El de Defensa retomó la palabra.
—Necesitamos ciento cincuenta satélites en órbita y funcionando. Hasta ahora logramos mantener unos ochenta. Pero en las últimas semanas los rojos han estado inutilizándolos a la misma velocidad que los lanzamos.
—¿Y por qué no reparamos los que están dañados?
—Por razones económicas, señor —respondió el general Hofstader—. Es más barato lanzar un satélite automático producido en masa que enviar una tripulación para repararlos.
El Presidente pestañeo intrigado.
—Pero yo creía que esos láseres eran terriblemente caros…
El general sonrió con los labios apretados.

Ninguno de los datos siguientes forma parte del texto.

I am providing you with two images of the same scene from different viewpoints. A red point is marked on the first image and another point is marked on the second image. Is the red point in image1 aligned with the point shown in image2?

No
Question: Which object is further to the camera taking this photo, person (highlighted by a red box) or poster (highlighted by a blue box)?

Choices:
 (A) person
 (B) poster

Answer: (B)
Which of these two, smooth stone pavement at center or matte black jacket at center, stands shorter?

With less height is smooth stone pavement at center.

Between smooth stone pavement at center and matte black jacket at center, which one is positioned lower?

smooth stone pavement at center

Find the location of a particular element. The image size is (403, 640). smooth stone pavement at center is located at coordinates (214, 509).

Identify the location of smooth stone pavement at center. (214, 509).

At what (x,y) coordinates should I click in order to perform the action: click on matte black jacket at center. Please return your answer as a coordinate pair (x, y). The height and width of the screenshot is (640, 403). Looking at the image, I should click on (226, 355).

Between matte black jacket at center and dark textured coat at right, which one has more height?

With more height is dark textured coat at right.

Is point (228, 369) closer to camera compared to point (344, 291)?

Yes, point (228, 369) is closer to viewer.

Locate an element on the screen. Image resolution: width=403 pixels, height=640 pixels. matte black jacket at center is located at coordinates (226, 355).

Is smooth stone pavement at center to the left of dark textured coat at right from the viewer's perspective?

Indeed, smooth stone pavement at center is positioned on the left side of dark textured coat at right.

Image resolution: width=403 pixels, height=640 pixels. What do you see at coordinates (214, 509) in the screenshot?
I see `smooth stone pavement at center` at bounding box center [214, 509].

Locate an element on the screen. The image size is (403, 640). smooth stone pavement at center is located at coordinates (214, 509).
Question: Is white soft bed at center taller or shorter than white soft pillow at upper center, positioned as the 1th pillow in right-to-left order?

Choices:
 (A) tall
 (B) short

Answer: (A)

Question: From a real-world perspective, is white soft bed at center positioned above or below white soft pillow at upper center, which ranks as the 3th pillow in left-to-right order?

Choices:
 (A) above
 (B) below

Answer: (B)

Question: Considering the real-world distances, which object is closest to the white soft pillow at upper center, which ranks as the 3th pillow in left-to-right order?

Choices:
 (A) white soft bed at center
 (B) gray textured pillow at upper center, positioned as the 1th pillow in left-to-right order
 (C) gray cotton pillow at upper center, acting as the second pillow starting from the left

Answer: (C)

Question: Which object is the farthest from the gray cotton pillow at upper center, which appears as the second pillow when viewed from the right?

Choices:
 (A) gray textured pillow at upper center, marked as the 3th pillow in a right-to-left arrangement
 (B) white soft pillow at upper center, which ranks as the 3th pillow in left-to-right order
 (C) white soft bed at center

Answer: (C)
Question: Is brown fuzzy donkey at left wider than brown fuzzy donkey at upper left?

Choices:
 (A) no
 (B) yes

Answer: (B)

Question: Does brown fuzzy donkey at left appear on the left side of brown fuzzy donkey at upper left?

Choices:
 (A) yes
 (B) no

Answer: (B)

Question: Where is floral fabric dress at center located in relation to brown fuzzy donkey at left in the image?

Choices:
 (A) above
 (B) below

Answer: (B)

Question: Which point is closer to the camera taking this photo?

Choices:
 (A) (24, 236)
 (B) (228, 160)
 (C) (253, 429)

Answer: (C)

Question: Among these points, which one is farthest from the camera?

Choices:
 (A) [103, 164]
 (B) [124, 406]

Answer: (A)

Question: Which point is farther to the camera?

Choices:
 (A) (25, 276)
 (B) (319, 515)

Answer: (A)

—Sí, señor, lo son. Pero mantener a un hombre en órbita cuesta aún más. Ya es bastante costoso mantener nuestros centros tripulados de control y comando en órbita, y funcionan en las estaciones espaciales, que ya estaban construidas cuando comenzamos este programa.
—Ya veo…
Pero el Presidente movió la cabeza como si realmente no entendiera, o no creyera necesariamente en todo lo que se le estaba diciendo.

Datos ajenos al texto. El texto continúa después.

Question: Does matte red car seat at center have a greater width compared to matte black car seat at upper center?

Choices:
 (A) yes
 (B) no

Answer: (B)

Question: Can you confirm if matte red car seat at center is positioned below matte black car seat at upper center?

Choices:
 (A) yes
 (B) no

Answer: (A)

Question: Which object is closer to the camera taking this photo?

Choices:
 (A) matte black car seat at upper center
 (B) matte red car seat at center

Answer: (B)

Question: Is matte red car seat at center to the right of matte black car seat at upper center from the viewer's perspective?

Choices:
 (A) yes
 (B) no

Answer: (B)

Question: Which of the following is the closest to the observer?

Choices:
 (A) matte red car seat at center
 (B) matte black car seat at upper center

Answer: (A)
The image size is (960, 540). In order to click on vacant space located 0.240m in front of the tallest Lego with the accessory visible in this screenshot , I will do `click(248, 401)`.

—Por otra parte —continuó el de Defensa inexorablemente—, el número de lanzamientos rusos va en aumento. Eso aparece en el gráfico central, ahí. En este momento ellos tienen treinta y cinco satélites ABM funcionando y en órbita. Hace cuatro semanas sólo tenían treinta, aun cuando nosotros encontramos y destruimos once satélites de ellos en el mismo período de tiempo. Salvo que tomemos algunas medidas al respecto, los rusos completarán su red en un año más, un año y medio como máximo. Y nosotros aún estaremos lejos de haber alcanzado nuestro objetivo.
—En ese caso, ellos habrán triunfado —dijo el general.
—Y estarán aquí, dictándonos los términos —murmuró el hombre voluminoso al otro extremo de la mesa.
El Presidente se pasó la mano por la nariz.
—Bien, ¿qué recomiendan ustedes, entonces?
El de Defensa casi sonrió. Se enderezó en su silla y se inclinó levemente hacia adelante. Comenzó a marcar los puntos con sus dedos.
—Primero, debemos incrementar nuestros propios lanzamientos de satélites por lo menos en un cincuenta por ciento. Lo ideal sería duplicar el número actual de lanzamientos. Segundo, debemos aumentar el número de satélites rusos destruidos, de otro modo nos sobrepasarán en cuestión de meses.